Nokia. The company announced that its Airframe server platform, which is an OCP based design, comes available with either embedded acceleration or pluggable acceleration. This comment includes its software acceleration. The company explained that its Reefshark chipset can be equipped on the Airframe server and can perform better than a non-accelerated server:
In explaining functions that an Airframe with Reefshark can perform, the company gave a good example: massive MIMO beamforming can be assisted by the machine learning capabilities.
NEC/Netcracker. Enrique Gracia presented several uses cases of the NEC/Netcracker customers that related to NFV/SDN. He explained that 16 customers have deployed one or more of these uses cases.
Full Stack OSS/BSS/MANO. A customer deployed this system in 12 weeks to launch a VNF. The system managed both physical and virtual devices.
Expand to a new territory using VNFs from home region. A customer now delivers services to a customer outside the home territory by deploying the software and service from the network location at the home location. In this particular case, NEC/Netcracker and its customer do revenue sharing and VNFs include SD-WAN, virtual firewall and others. The service provider is expected to expand its customer addressable base by 40%, mainly targeting small/medium businesses in this non-home region. This system uses MANO, OSS, BSS and the marketplace. The company says in this case, time to revenue is expected to take 50% less time to deploy new VNFs in the future.

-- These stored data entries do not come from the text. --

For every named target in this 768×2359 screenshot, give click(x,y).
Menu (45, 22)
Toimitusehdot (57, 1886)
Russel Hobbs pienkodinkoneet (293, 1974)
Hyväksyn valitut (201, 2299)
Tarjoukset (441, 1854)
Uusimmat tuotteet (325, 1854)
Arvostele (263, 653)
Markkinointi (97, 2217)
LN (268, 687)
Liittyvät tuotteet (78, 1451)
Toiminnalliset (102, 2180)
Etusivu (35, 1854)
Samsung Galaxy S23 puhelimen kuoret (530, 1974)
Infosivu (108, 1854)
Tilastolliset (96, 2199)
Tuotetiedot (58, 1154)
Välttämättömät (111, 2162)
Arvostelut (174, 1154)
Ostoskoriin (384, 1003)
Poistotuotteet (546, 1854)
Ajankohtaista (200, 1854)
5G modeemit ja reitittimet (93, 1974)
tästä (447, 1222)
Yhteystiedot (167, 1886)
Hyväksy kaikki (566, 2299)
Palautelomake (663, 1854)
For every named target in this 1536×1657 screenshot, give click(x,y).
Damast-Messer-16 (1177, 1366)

uCPE (Universal Customer Premises Equipment) deployment instead of branded hardware. The company worked with a service provider company to enable uCPE to be deployed as an alternative to Cisco, Juniper and others' gear.
Google Cloud. Vijoy Pandey, who represented Google Cloud, presented on the topic of using AI/ML to reconfigure its data center system. The company's cloud data center architecture has been evolving continuously since it was first introduced. Currently, the company is using its own AI/ML system to learn from current network traffic patterns in order to design its future network architecture.

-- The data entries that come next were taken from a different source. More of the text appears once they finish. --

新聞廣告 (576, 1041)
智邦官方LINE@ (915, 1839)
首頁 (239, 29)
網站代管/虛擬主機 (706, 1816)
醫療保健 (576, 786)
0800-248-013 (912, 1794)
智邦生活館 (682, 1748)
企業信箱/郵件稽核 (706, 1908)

CenturyTel. The company has deployed Broadcom based Ethernet switches using its own Network OS. These switches do their own packet forwarding. Additionally, the company has built its own orchestration system called VICTOR. It draws upon Ansible, NetCONF, uses the service logic interpreter from ONAP and uses parts of Open Daylight. The company plans to open source this development and the spokesperson Adam Dunstan said, perhaps jokingly, that this might be called ONAP-lite.